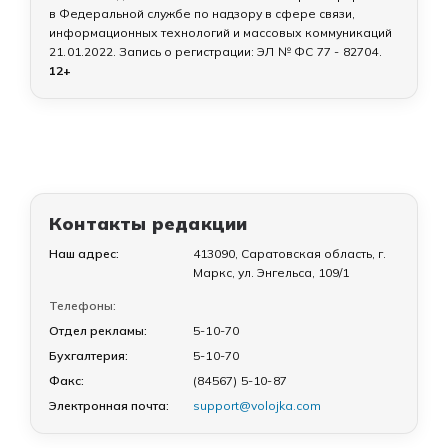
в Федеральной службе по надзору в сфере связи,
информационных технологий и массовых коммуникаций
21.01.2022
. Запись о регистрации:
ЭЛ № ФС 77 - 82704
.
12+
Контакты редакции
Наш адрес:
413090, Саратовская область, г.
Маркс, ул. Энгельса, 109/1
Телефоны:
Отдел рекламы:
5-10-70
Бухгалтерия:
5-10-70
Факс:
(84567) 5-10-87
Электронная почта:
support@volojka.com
§ §
• Problem requirements
Repeat the records word for word. Any picture in them should be left out.

• Answer to the problem
в Федеральной службе по надзору в сфере связи,
информационных технологий и массовых коммуникаций
21.01.2022
. Запись о регистрации:
ЭЛ № ФС 77 - 82704
.
12+
Контакты редакции
Наш адрес:
413090, Саратовская область, г.
Маркс, ул. Энгельса, 109/1
Телефоны:
Отдел рекламы:
5-10-70
Бухгалтерия:
5-10-70
Факс:
(84567) 5-10-87
Электронная почта:
support@volojka.com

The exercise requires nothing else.